The thyristor valve is usually installed in a purpose-built, ventilated building, or a modified shipping container. Cooling for the thyristors and snubber resistors is usually provided by deionised water.

==Special types of TSC==

Some TSCs have been built with the capacitor and inductor arranged not as a simple tuned LC circuit but rather as a damped filter. This type of arrangement is useful when the power system to which the TSC is connected contains significant levels of background harmonic distortion, or where there is a risk of resonance between the power system and the TSC.
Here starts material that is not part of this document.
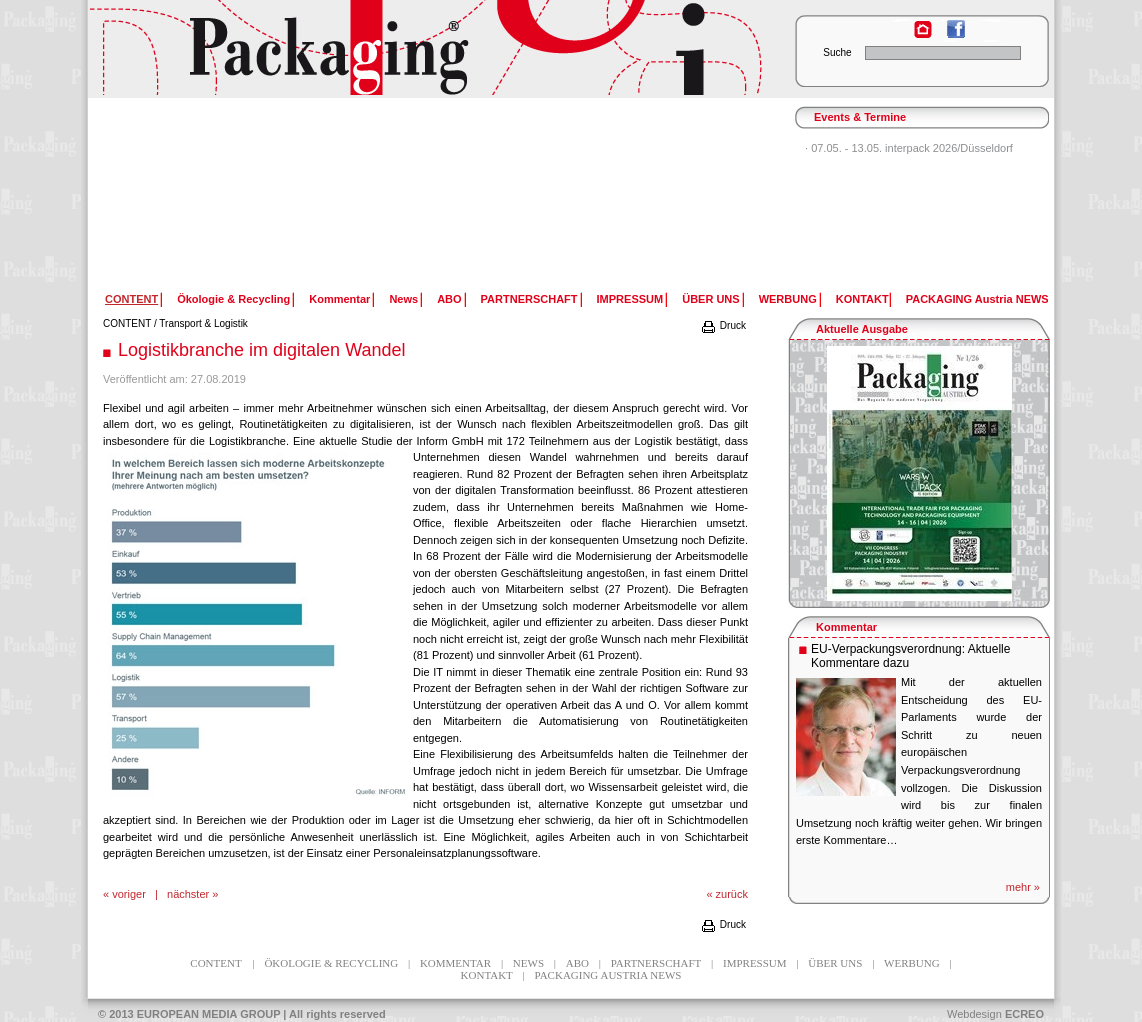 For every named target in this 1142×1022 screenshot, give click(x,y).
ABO (449, 299)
In several “Relocatable SVCs” built for National Grid (Great Britain), three TSCs of unequal size were provided, in each case with the capacitor and inductor arranged as a “C-type” damped filter. In a C-type filter, the capacitor is split into two series-connected sections. A damping resistor is connected across one of the two capacitor sections and the inductor, the tuned frequency of this section being equal to the grid frequency. In this way, damping is provided for harmonic frequencies but the circuit incurs no power loss at grid frequency.